A pequena ilha caribenha de Curaçao tem importantes refinarias desde a Primeira Guerra Mundial. Em 1914 foi encontrado petróleo na Bacia de Maracaibo da Venezuela. Atualmente essa bacia responde por 50% do petróleo bruto da Venezuela. A Shell e seu servo, o Estado holandês, decidiram em 1915 estabelecer uma refinaria em Curaçao, território do Reino dos Países Baixos, a 45 km dos campos venezuelanos, próximo ao local onde no passado faziam o comércio de escravos. A Shell e a Exxon controlavam todo mercado de petróleo, desde a extração na Venezuela, passando pelo refinamento em Curaçao e Aruba (outra colônia holandesa) até a distribuição aos clientes na América, principalmente nos EUA, cujo mercado crescia imensamente estimulado pelo status de superpotência que o país obtivera com sua participação remota na Primeira Guerra. Em 1938, quando a indústria petrolífera do México foi nacionalizada, a Shell e a Exxon deram um suspiro de alívio: elas haviam feito um bom investimento estabelecendo refinarias em Curaçao e Aruba. Um paraíso seguro no qual os interesses imperialistas sobre o petróleo poderiam ser protegidos pela Marinha durante a Segunda Guerra Mundial, separado por mar de uma possível ebulição social e política na Venezuela. Mas em 1975 foi a vez da Venezuela nacionalizar sua indústria petrolífera. Agora a Shell teria que comprar petróleo bruto aos preços do mercado mundial. As refinarias em Curaçao e Aruba continuavam sendo convenientes para processar o petróleo venezuelano, mas agora a margem de lucro havia caído. Em 1985, devido às perdas contínuas nas refinarias e a superprodução global, a Shell se retirou de Curaçao. A refinaria foi vendida à Curaçao por 1 guilder e eventualmente veio a cair nas mãos da Venezuela. Hoje velha e arcaica, a refinaria produz uma poluição enorme na ilha. Em 2014 o Primeiro Ministro de Curaçao, o vice-presidente da companhia estatal de petróleo venezuelana PdVSA, Asdrúbal Chavez (sim, o primo do…) e a “Refineria di Kòrsou” assinaram um acordo de cooperação para encontrar uma terceira parte, que financie investimentos de modernização na refinaria de Isla. Essa “terceira parte”, porém, demoraria um bom tempo para ser encontrada…

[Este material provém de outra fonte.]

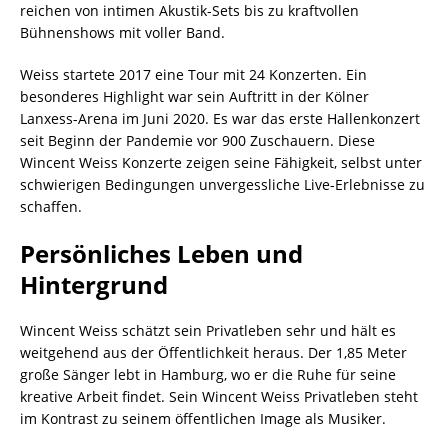
reichen von intimen Akustik-Sets bis zu kraftvollen
Bühnenshows mit voller Band.
Weiss startete 2017 eine Tour mit 24 Konzerten. Ein
besonderes Highlight war sein Auftritt in der Kölner
Lanxess-Arena im Juni 2020. Es war das erste Hallenkonzert
seit Beginn der Pandemie vor 900 Zuschauern. Diese
Wincent Weiss Konzerte zeigen seine Fähigkeit, selbst unter
schwierigen Bedingungen unvergessliche Live-Erlebnisse zu
schaffen.
Persönliches Leben und
Hintergrund
Wincent Weiss schätzt sein Privatleben sehr und hält es
weitgehend aus der Öffentlichkeit heraus. Der 1,85 Meter
große Sänger lebt in Hamburg, wo er die Ruhe für seine
kreative Arbeit findet. Sein Wincent Weiss Privatleben steht
im Kontrast zu seinem öffentlichen Image als Musiker.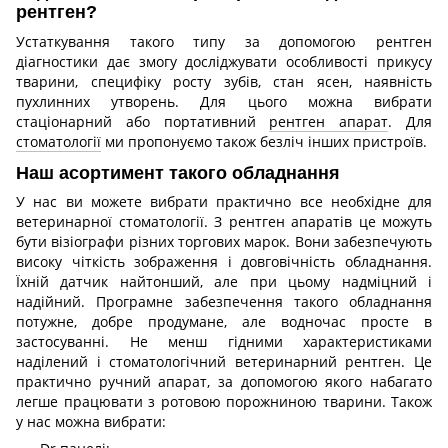
рентген?
Устаткування такого типу за допомогою рентген
діагностики дає змогу досліджувати особливості прикусу
тварини, специфіку росту зубів, стан ясен, наявність
пухлинних утворень. Для цього можна вибрати
стаціонарний або портативний
рентген апарат
. Для
стоматології
ми пропонуємо також безліч інших пристроїв.
Наш асортимент такого обладнання
У нас ви можете вибрати практично все необхідне для
ветеринарної стоматології. З рентген апаратів це можуть
бути візіографи різних торгових марок. Вони забезпечують
високу чіткість зображення і довговічність обладнання.
Їхній датчик найтонший, але при цьому надміцний і
надійний. Програмне забезпечення такого обладнання
потужне, добре продумане, але водночас просте в
застосуванні. Не менш гідними характеристиками
наділений і стоматологічний ветеринарний рентген. Це
практично ручний апарат, за допомогою якого набагато
легше працювати з ротовою порожниною тварини. Також
у нас можна вибрати: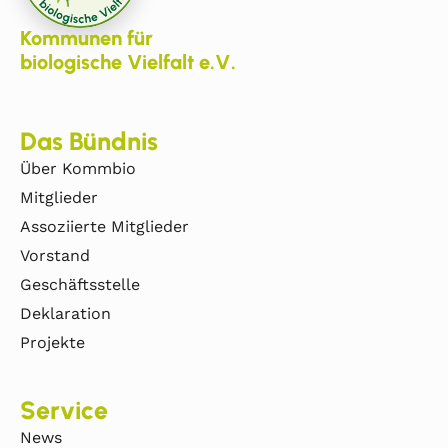
Kommunen für
biologische Vielfalt e.V.
Das Bündnis
Über Kommbio
Mitglieder
Assoziierte Mitglieder
Vorstand
Geschäftsstelle
Deklaration
Projekte
Service
News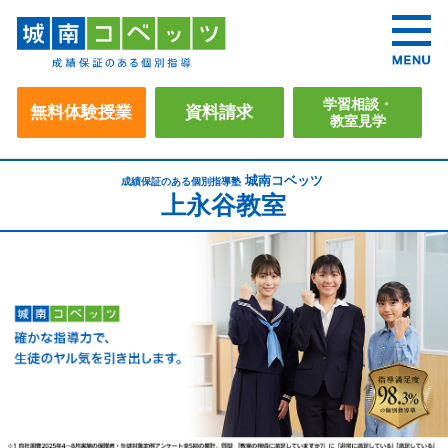
学習相談・
無料体験授業
資料請求
教室見学
城南コベッツ
成績保証のある個別指導塾
上永谷教室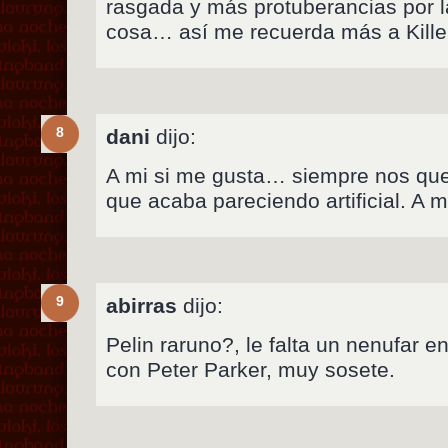
rasgada y más protuberancias por la
cosa… así me recuerda más a Kille
8
dani
dijo:
A mi si me gusta… siempre nos q
que acaba pareciendo artificial. A 
9
abirras
dijo:
Pelin raruno?, le falta un nenufar 
con Peter Parker, muy sosete.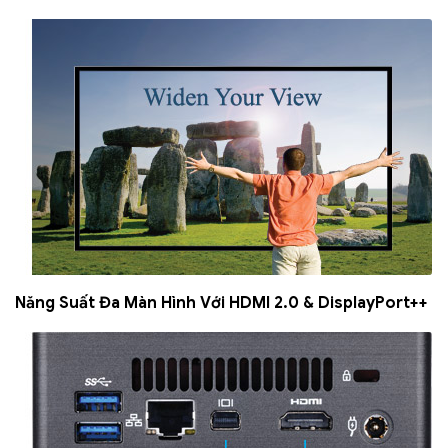
Năng Suất Đa Màn Hình Với HDMI 2.0 & DisplayPort++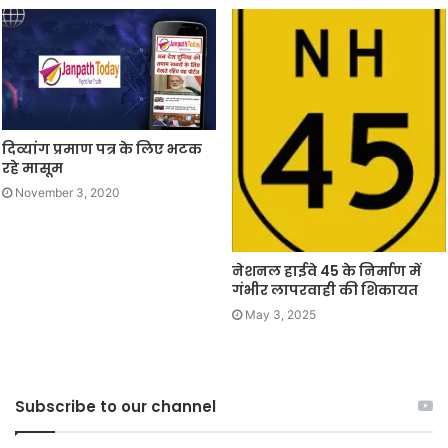
दिव्यांग प्रमाण पत्र के लिए भटक
रहे मासूम
November 3, 2020
नेशनल हाईवे 45 के निर्माण में
गंभीर लापरवाही की शिकायत
May 3, 2025
Subscribe to our channel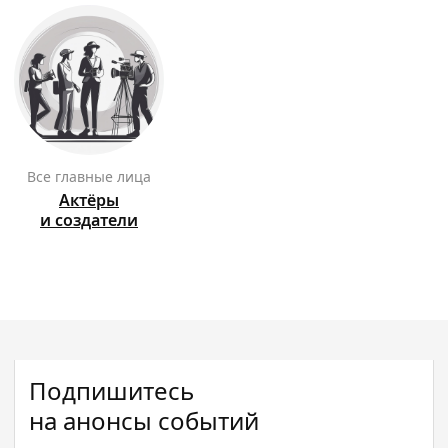
Все главные лица
Актёры
и создатели
Подпишитесь
на анонсы событий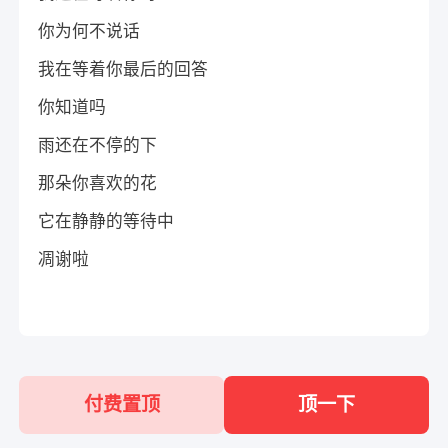
你为何不说话
我在等着你最后的回答
你知道吗
雨还在不停的下
那朵你喜欢的花
它在静静的等待中
凋谢啦
付费置顶
顶一下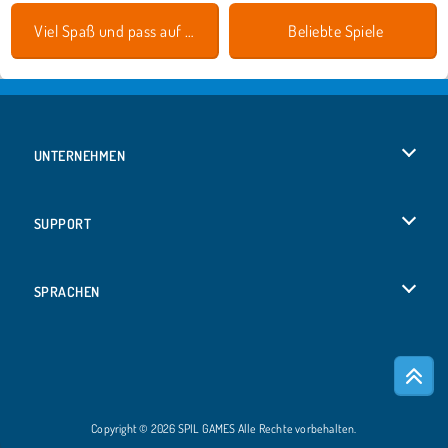
Viel Spaß und pass auf dich auf!
Beliebte Spiele
UNTERNEHMEN
Benutzungsbedingungen
SUPPORT
Unsere Datenschutzre ...
Hilfe
SPRACHEN
Cookies
English
Cookie-Kontrolle
Русский
Copyright © 2026 SPIL GAMES Alle Rechte vorbehalten.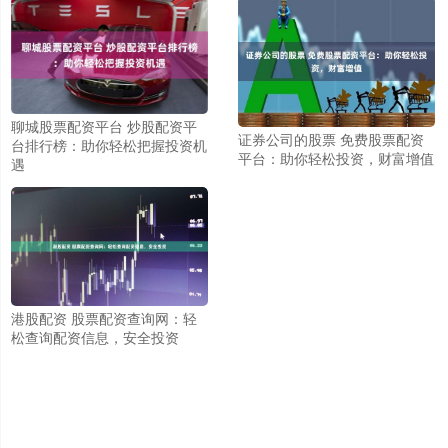
聊城股票配资平台 炒股配资平
证券公司的股票 免费股票配资
台排行榜：助你轻松把握投资机
平台：助你轻松投资，财富增值
遇
港股配资 股票配资查询网：轻
松查询配资信息，安全投资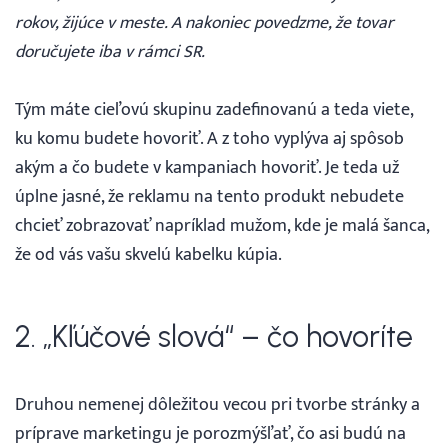
rokov, žijúce v meste. A nakoniec povedzme, že tovar
doručujete iba v rámci SR.
Tým máte cieľovú skupinu zadefinovanú a teda viete,
ku komu budete hovoriť. A z toho vyplýva aj spôsob
akým a čo budete v kampaniach hovoriť. Je teda už
úplne jasné, že reklamu na tento produkt nebudete
chcieť zobrazovať napríklad mužom, kde je malá šanca,
že od vás vašu skvelú kabelku kúpia.
2. „Kľúčové slová“ – čo hovoríte
Druhou nemenej dôležitou vecou pri tvorbe stránky a
príprave marketingu je porozmýšľať, čo asi budú na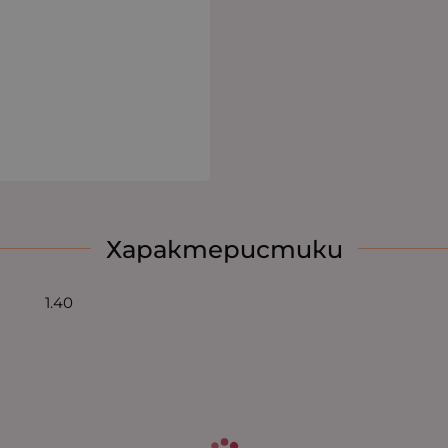
Характеристики
1.40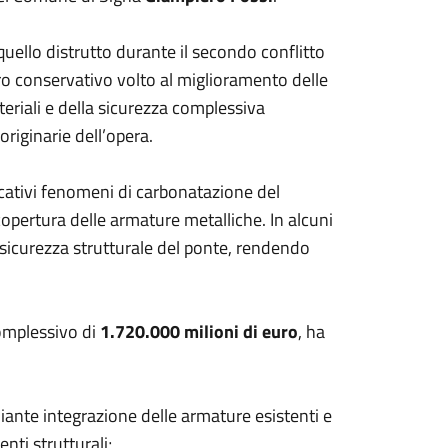
i quello distrutto durante il secondo conflitto
ro conservativo volto al miglioramento delle
ateriali e della sicurezza complessiva
 originarie dell’opera.
icativi fenomeni di carbonatazione del
opertura delle armature metalliche. In alcuni
 sicurezza strutturale del ponte, rendendo
complessivo di
1.720.000 milioni di euro
, ha
iante integrazione delle armature esistenti e
enti strutturali;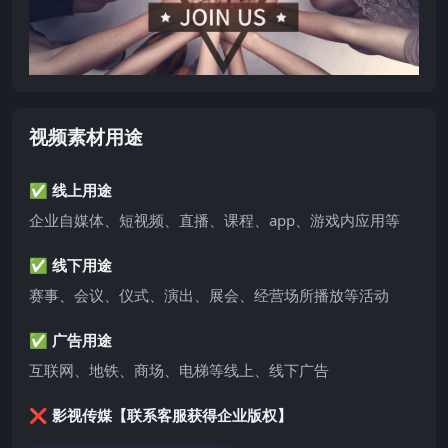
视频素材用途
✅ 线上用途
企业自媒体、短视频、直播、课程、app、游戏内应用等
✅ 线下用途
赛事、会议、仪式、演出、展会、经营场所播放等活动
✅ 广告用途
互联网、地铁、商场、电梯等线上、线下广告
❌ 影视传媒【联系客服获得企业版权】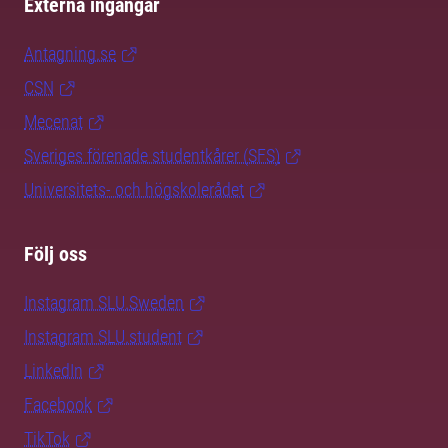
Externa ingångar
Antagning.se
CSN
Mecenat
Sveriges förenade studentkårer (SFS)
Universitets- och högskolerådet
Följ oss
Instagram SLU.Sweden
Instagram SLU.student
LinkedIn
Facebook
TikTok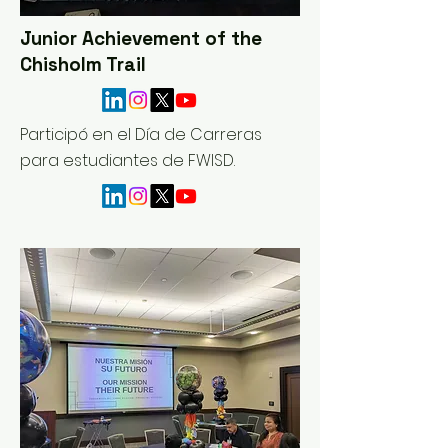
Junior Achievement of the
Chisholm Trail
​Participó en el Día de Carreras
para estudiantes de FWISD.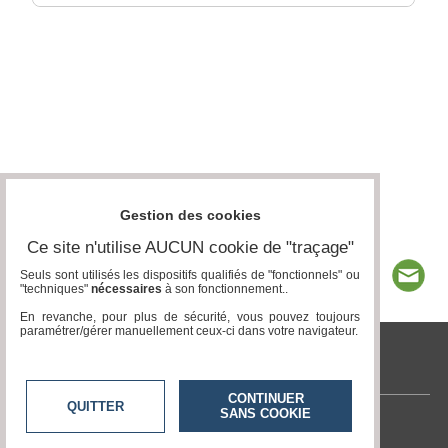
Gestion des cookies
Ce site n'utilise AUCUN cookie de "traçage"
Seuls sont utilisés les dispositifs qualifiés de "fonctionnels" ou
"techniques"
nécessaires
à son fonctionnement..
En revanche, pour plus de sécurité, vous pouvez toujours
paramétrer/gérer manuellement ceux-ci dans votre navigateur.
tvlocale.fr
CONTINUER
QUITTER
SANS COOKIE
Contactez-nous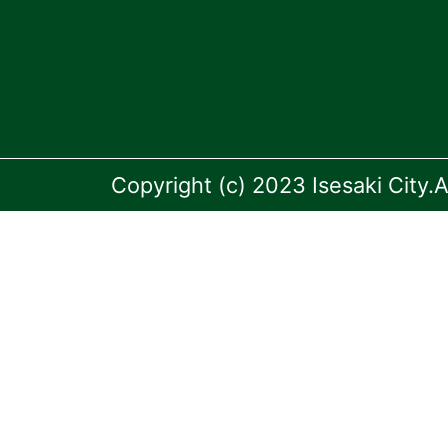
Copyright (c) 2023 Isesaki City.A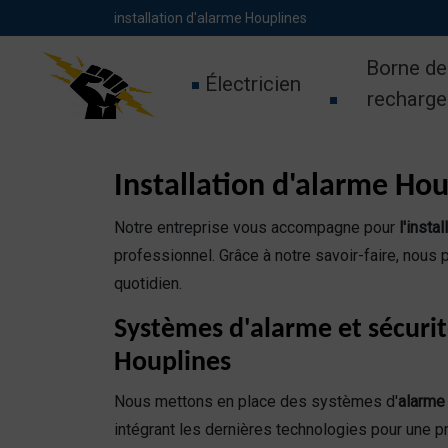
Panneau de gestion des cookies
installation d'alarme Houplines
Borne de
Électricien
recharge
Installation d'alarme Hou
Notre entreprise vous accompagne pour
l'insta
professionnel. Grâce à notre savoir-faire, nous 
quotidien.
Systèmes d'alarme et sécurit
Houplines
Nous mettons en place des systèmes d'
alarme 
intégrant les dernières technologies pour une p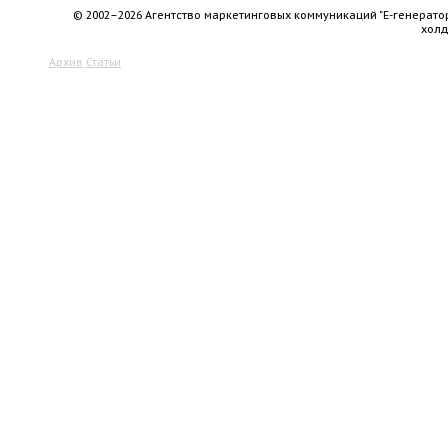
© 2002–2026 Агентство маркетинговых коммуникаций "Е-генерато
хол
Архив
Статьи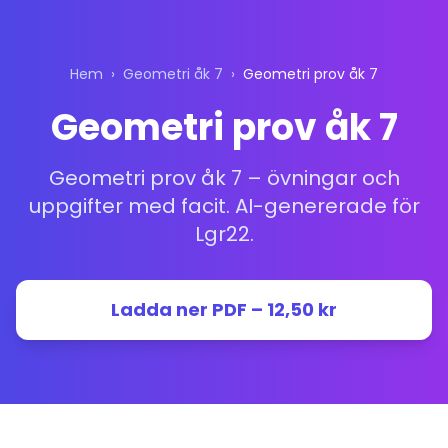
Hem
›
Geometri åk 7
›
Geometri prov åk 7
Geometri prov åk 7
Geometri prov åk 7 – övningar och
uppgifter med facit. AI-genererade för
Lgr22.
Ladda ner PDF – 12,50 kr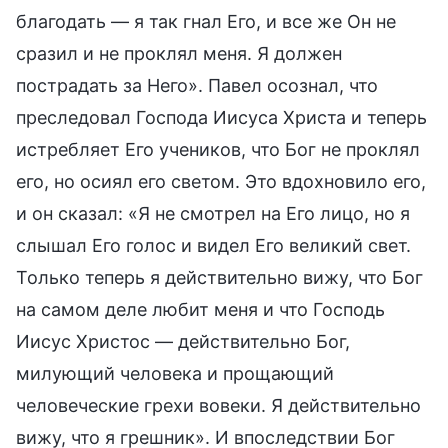
благодать — я так гнал Его, и все же Он не
сразил и не проклял меня. Я должен
пострадать за Него». Павел осознал, что
преследовал Господа Иисуса Христа и теперь
истребляет Его учеников, что Бог не проклял
его, но осиял его светом. Это вдохновило его,
и он сказал: «Я не смотрел на Его лицо, но я
слышал Его голос и видел Его великий свет.
Только теперь я действительно вижу, что Бог
на самом деле любит меня и что Господь
Иисус Христос — действительно Бог,
милующий человека и прощающий
человеческие грехи вовеки. Я действительно
вижу, что я грешник». И впоследствии Бог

A revolta de “Trinta di Mei” em 1969

Para oferecer educação aos filhos dos empregados holandeses da Shell, no início do século XX mudou-se o idioma oficial das escolas de espanhol para holandês. Através da educação obrigatória, o colonizador impôs sua língua à população. Nos anos 1950, com a refinaria no auge da sua produção, houve uma melhoria na infraestrutura e se construiu moradias em larga escala. Em 1952 a Shell chegou a ter 12.631 trabalhadores, o maior número de sua história. Comparando com a Venezuela, os rendimentos de Curaçao eram – e continuam sendo – altos. Mas a população afro-caribenha aproveitou pouco do desenvolvimento. A transformação de uma greve em “insurreição” em 30 de Maio de 1969 foi em grande parte abastecida por esse incômodo.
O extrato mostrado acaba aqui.